Amalia Mesa-Bains, Emblems of the Decade: Borders, 2015 (installation view from Caribbean Cultural Center, New York, NY, 2016), dresser, miscellaneous objects, constructed chair, wall and ceiling drapes, app. size: 10 x 15 x 6 feet
Amalia Mesa-Bains, Emblems of the Decade: Borders, 2015 (installation view from Caribbean Cultural Center, New York, NY, 2016), dresser, miscellaneous objects, constructed chair, wall and ceiling drapes, app. size: 10 x 15 x 6 feet


1275 Minnesota St / Rena Bransten Gallery

Rena Bransten Gallery is pleased to present Emblems of the Decade: Borders, an installation by Bay-Area based artist Amalia Mesa-Bains. The exhibition is organized to coincide with the first major retrospective of Mesa-Bains’ work, Archaeology of Memory, now on view at the Berkeley Art Museum through July 23, 2023.

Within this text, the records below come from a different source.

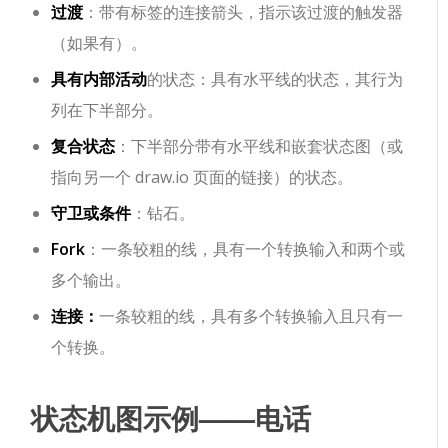
过渡
：带有标签的连接箭头，指示该过渡的触发器
（如果有）。
具有内部活动
的状态：具有水平线的状态，其行为
列在下半部分。
复合状态
：下半部分带有水平线和嵌套状态图（或
指向另一个 draw.io 页面的链接）的状态。
守卫或条件
：钻石。
Fork
：一条较粗的线，具有一个转换输入和两个或
多个输出。
连接：
一条较粗的线，具有多个转换输入且只有一
个转换。
状态机图示例——电话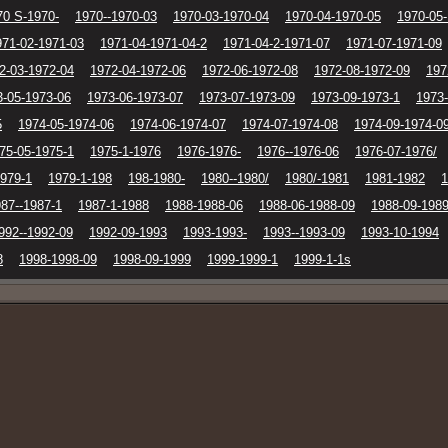
70 S-1970-
1970--1970-03
1970-03-1970-04
1970-04-1970-05
1970-05
971-02-1971-03
1971-04-1971-04-2
1971-04-2-1971-07
1971-07-1971-09
2-03-1972-04
1972-04-1972-06
1972-06-1972-08
1972-08-1972-09
197
3-05-1973-06
1973-06-1973-07
1973-07-1973-09
1973-09-1973-1
1973-
5
1974-05-1974-06
1974-06-1974-07
1974-07-1974-08
1974-09-1974-0
75-05-1975-1
1975-1-1976
1976-1976-
1976--1976-06
1976-07-1976/
1979-1
1979-1-198
198-1980-
1980--1980/
1980/-1981
1981-1982
1
87--1987-1
1987-1-1988
1988-1988-06
1988-06-1988-09
1988-09-198
992--1992-09
1992-09-1993
1993-1993-
1993--1993-09
1993-10-1994
8
1998-1998-09
1998-09-1999
1999-1999-1
1999-1-1s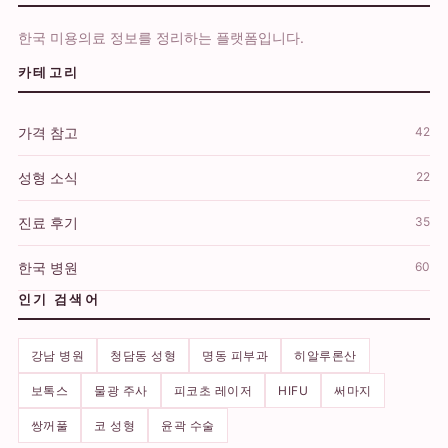
한국 미용의료 정보를 정리하는 플랫폼입니다.
카테고리
가격 참고
42
성형 소식
22
진료 후기
35
한국 병원
60
인기 검색어
강남 병원
청담동 성형
명동 피부과
히알루론산
보톡스
물광 주사
피코초 레이저
HIFU
써마지
쌍꺼풀
코 성형
윤곽 수술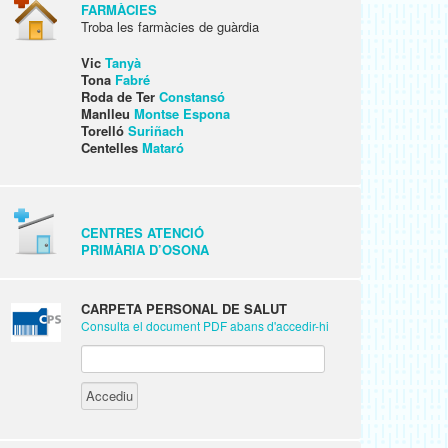
FARMÀCIES
Troba les farmàcies de guàrdia
Vic
Tanyà
Tona
Fabré
Roda de Ter
Constansó
Manlleu
Montse Espona
Torelló
Suriñach
Centelles
Mataró
CENTRES ATENCIÓ
PRIMÀRIA D’OSONA
CARPETA PERSONAL DE SALUT
Consulta el document PDF abans d'accedir-hi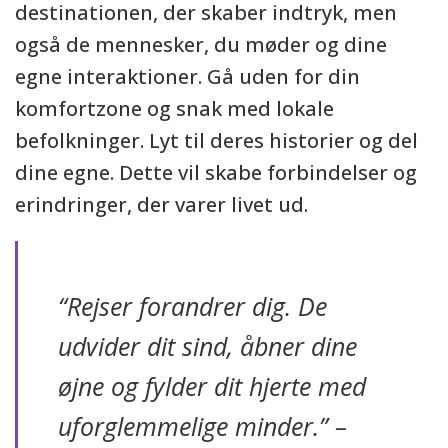
destinationen, der skaber indtryk, men
også de mennesker, du møder og dine
egne interaktioner. Gå uden for din
komfortzone og snak med lokale
befolkninger. Lyt til deres historier og del
dine egne. Dette vil skabe forbindelser og
erindringer, der varer livet ud.
“Rejser forandrer dig. De
udvider dit sind, åbner dine
øjne og fylder dit hjerte med
uforglemmelige minder.” –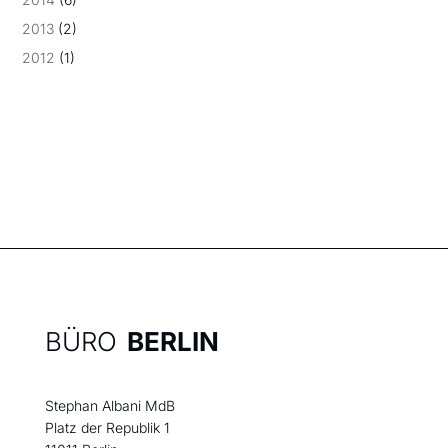
2013
(2)
2012
(1)
BÜRO
BERLIN
Stephan Albani MdB
Platz der Republik 1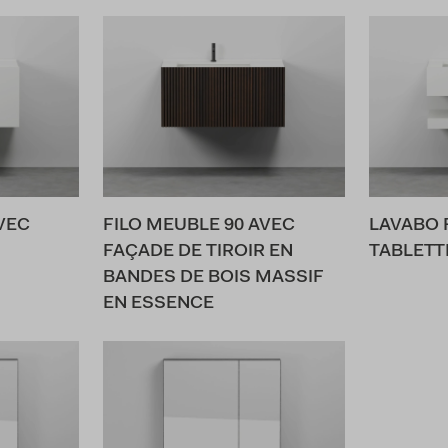
VEC
FILO MEUBLE 90 AVEC
LAVABO 
FAÇADE DE TIROIR EN
TABLETT
BANDES DE BOIS MASSIF
EN ESSENCE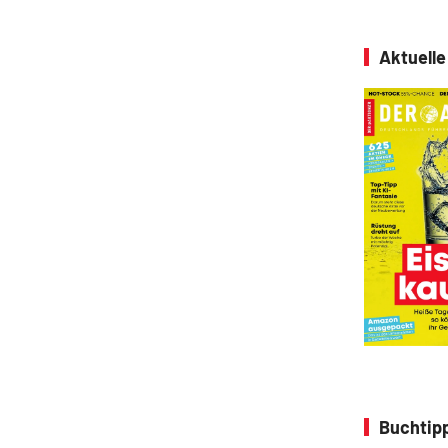
Aktuell
Buchtipp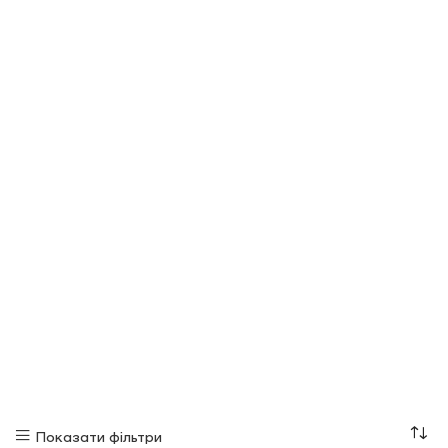
Показати фільтри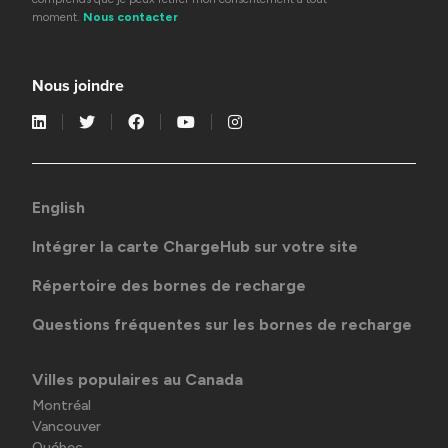
moment.
Nous contacter
Nous joindre
English
Intégrer la carte ChargeHub sur votre site
Répertoire des bornes de recharge
Questions fréquentes sur les bornes de recharge
Villes populaires au Canada
Montréal
Vancouver
Québec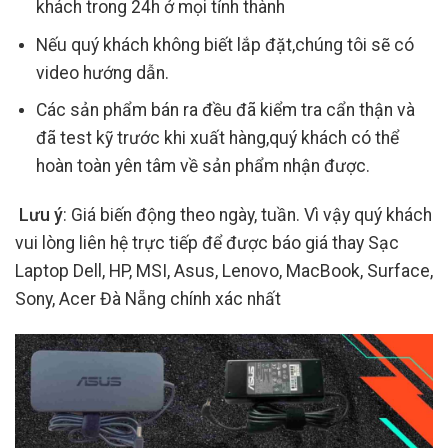
khách trong 24h ở mọi tỉnh thành
Nếu quý khách không biết lắp đặt,chúng tôi sẽ có
video hướng dẫn.
Các sản phẩm bán ra đều đã kiểm tra cẩn thận và
đã test kỹ trước khi xuất hàng,quý khách có thể
hoàn toàn yên tâm về sản phẩm nhận được.
Lưu ý
: Giá biến động theo ngày, tuần. Vì vậy quý khách
vui lòng liên hệ trực tiếp để được báo giá thay Sạc
Laptop Dell, HP, MSI, Asus, Lenovo, MacBook, Surface,
Sony, Acer Đà Nẵng chính xác nhất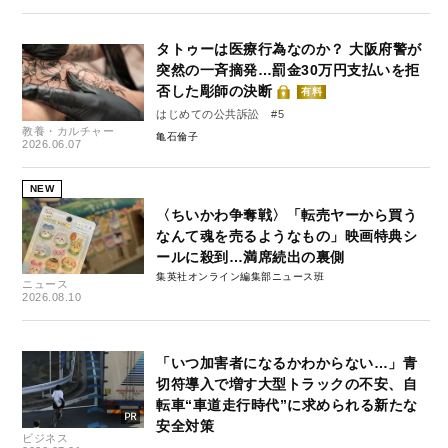
タトゥーは医療行為なのか？ 大阪府警が
突然の一斉摘発…罰金30万円支払いを拒
否した彫師の決断
有料
はじめての公共訴訟 #5
教養・カルチャー
亀石倫子
2026.06.07
NEW
〈ちいかわ争奪戦〉「転売ヤーから買う
なんて魂を売るようなもの」映画特典シ
ールに殺到…満席続出の裏側
集英社オンライン編集部ニュース班
ニュース
2026.08.10
「いつ加害者になるかわからない…」青
切符導入で増す大型トラックの不安、自
転車“車道走行時代”に求められる新たな
安全対策
ビジネス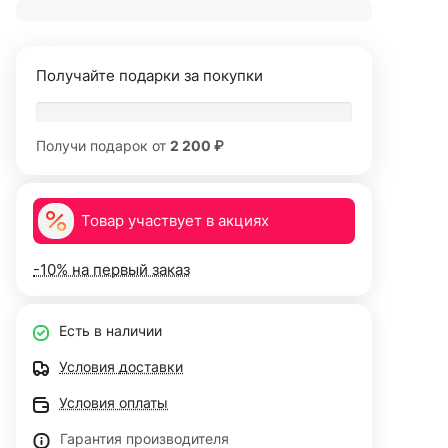
Получайте подарки за покупки
Получи подарок от
2 200 ₽
Товар участвует в акциях
-10% на первый заказ
Есть в наличии
Условия доставки
Условия оплаты
Гарантия производителя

Emblems of the Decade: Borders is an immersive presentation, including multiple elements which address concerns of displacement, deterritorialization, and immigration facing Latinx and Chicanx communities in the United States. Central to the installation is a dresser turned alter, based on a traditional Mexican home altar, a common element of Mesa-Bains’ work. The alter serves as a type of cabinet of curiosities – a reliquary for deeply personal objects: family photographs and other mementos (both from the artist’s family and the families of friends and her peers), sacred objects (the Caribbean Virgin of Caridad del Cobre, small statues of the Virgin of Guadalupe, saint’s cards) and objects of healing (soaps, metal amulets). Fresh soil spills from the open dresser drawers onto the ground, a fusing of nature and memory – life and decay.  

Since it was first exhibited at the Studio Museum in Harlem as part of The Decade Show (1990), iterations of Borders have been shown in museums and other venues, each installation including rotating elements reflective of the current moment. Emblem of the Decade: Borders was included in the Third International Biennial, Istanbul (1992), the opening of the new Caribbean Cultural Center, NYC, 2016 and most recently it was exhibited in Califas: El Arte de la Zona Fronteriza Mexico-Estados Unidos (Arts of the US-Mexico Borderlands) at the Richmond Art Center, CA (2018). Through these multiple iterations, one unifying tenet persists: how does one create home while existing within politically constructed borders? From Mesa-Bains’ early days as an activist, to the Trump era policies around DACA (Deferred Action for Childhood Arrivals), and the separation of families and caging of children at the US/Mexico border, Borders has been relevant for decades and is a work that the artist has revised over time in response to shifting realities around border politics.